■ **Work to be completed**: Repeat the data in full and exactly. Leave the pictures out.

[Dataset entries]
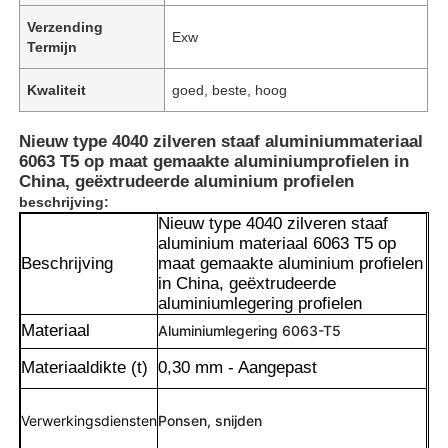
Verzending
Exw
Termijn
Kwaliteit
goed, beste, hoog
Nieuw type 4040 zilveren staaf aluminiummateriaal
6063 T5 op maat gemaakte aluminiumprofielen in
China, geëxtrudeerde aluminium profielen
beschrijving:
Nieuw type 4040 zilveren staaf
aluminium materiaal 6063 T5 op
Beschrijving
maat gemaakte aluminium profielen
in China, geëxtrudeerde
aluminiumlegering profielen
Materiaal
Aluminiumlegering 6063-T5
Materiaaldikte (t)
0,30 mm - Aangepast
Verwerkingsdiensten
Ponsen, snijden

■ **Solution to the exercise**:
Verzending
Exw
Termijn
Kwaliteit
goed, beste, hoog
Nieuw type 4040 zilveren staaf aluminiummateriaal
6063 T5 op maat gemaakte aluminiumprofielen in
China, geëxtrudeerde aluminium profielen
beschrijving:
Nieuw type 4040 zilveren staaf
aluminium materiaal 6063 T5 op
Beschrijving
maat gemaakte aluminium profielen
in China, geëxtrudeerde
aluminiumlegering profielen
Materiaal
Aluminiumlegering 6063-T5
Materiaaldikte (t)
0,30 mm - Aangepast
Verwerkingsdiensten
Ponsen, snijden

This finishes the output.